* Extracted material
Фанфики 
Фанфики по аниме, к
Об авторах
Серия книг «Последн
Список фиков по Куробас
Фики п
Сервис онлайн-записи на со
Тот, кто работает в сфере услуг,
--
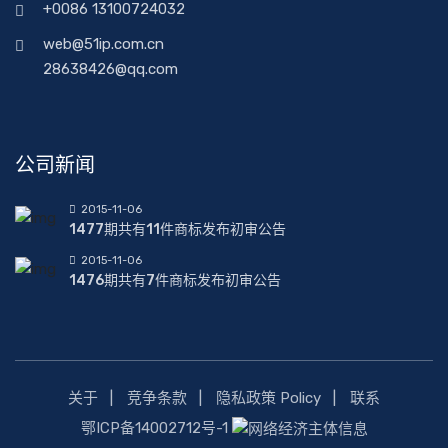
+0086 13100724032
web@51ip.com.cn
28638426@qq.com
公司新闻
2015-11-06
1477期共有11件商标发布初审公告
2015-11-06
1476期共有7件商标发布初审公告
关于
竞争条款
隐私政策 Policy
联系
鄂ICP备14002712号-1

* What is expected
Within the data above, the span starting at the line containing "Сервис онлайн-записи на со" and ending at the line containing "Тот, кто работает" is to be retyped exactly, with no other lines.

* Result of the exercise
Сервис онлайн-записи на со
Тот, кто работает в сфере услуг,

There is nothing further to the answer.